→ **Task directions**
Set down the records once more, please, exactly and with the pictures left out.
Segment Start: Source data
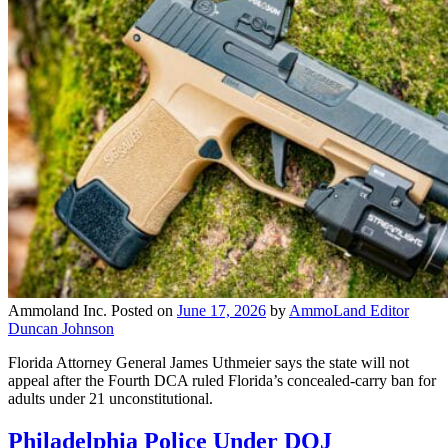
Ammoland Inc.
Posted on
June 17, 2026
by
AmmoLand Editor
Duncan Johnson
Florida Attorney General James Uthmeier says the state will not
appeal after the Fourth DCA ruled Florida’s concealed-carry ban for
adults under 21 unconstitutional.
Philadelphia Police Under DOJ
Segment End: Source data
→ **Completed exercise**
Ammoland Inc.
Posted on
June 17, 2026
by
AmmoLand Editor
Duncan Johnson
Florida Attorney General James Uthmeier says the state will not
appeal after the Fourth DCA ruled Florida’s concealed-carry ban for
adults under 21 unconstitutional.
Philadelphia Police Under DOJ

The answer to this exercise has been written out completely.